1. Area: ca. 115,800 sq. mi. Consists of ca. 7,100 islands; ca. 2,773 are named; ca. 462 are larger than 1 sq. mi.; part of Malay Archipelago. Ferdinand Magellan (ca. 1480–1521; Port. navigator), exploring for Sp., discovered the islands 1521 and was slain during a tribal feud. The islands came under dominion and control of Sp. 1564–84. Intermittent native rebellions led to revolution 1896. At the end of the Sp.-Am. war the islands were ceded to the US 1898; indep. 1946. Filipinos are basically Malayan and Indonesian, but strongly influenced by Sp., Am., and Chinese cultures. Heavy W influence is evident in cities. Civilization is highly developed, but some animistic groups remain, e.g., on Luzon and Mindanao. Languages include 87 dialects; Tagalog is the nat. tongue; Eng. is in gen. use; Sp. is the language of the elite.

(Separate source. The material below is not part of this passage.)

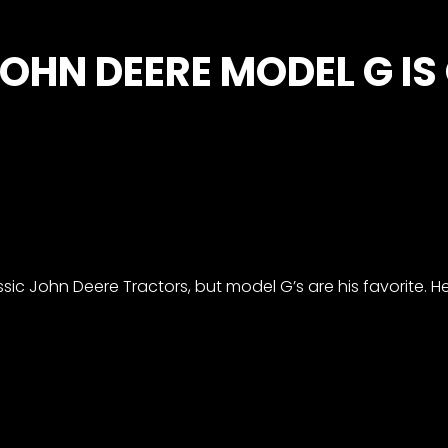
OHN DEERE MODEL G IS
ssic John Deere Tractors, but model G’s are his favorite. H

2. Ca. 83% is RC As a result of schism ca. the time of the Sp.-Am. war, the Philippine Indep. Ch. (Iglesia Filipina Independiente) was formed 1902. As a result of factionalism, part of the Philippine Indep. Ch. entered into full communion with the Prot. Episc. Ch. of the US 1961; the other part, Unitarian, broke into several sects. Other Christian bodies total less than 5% of the pop. Other religious groups include Muslim (ca. 2,000,000), animists (ca. 400,000), and Buddhists (ca. 43,000, mostly Chinese).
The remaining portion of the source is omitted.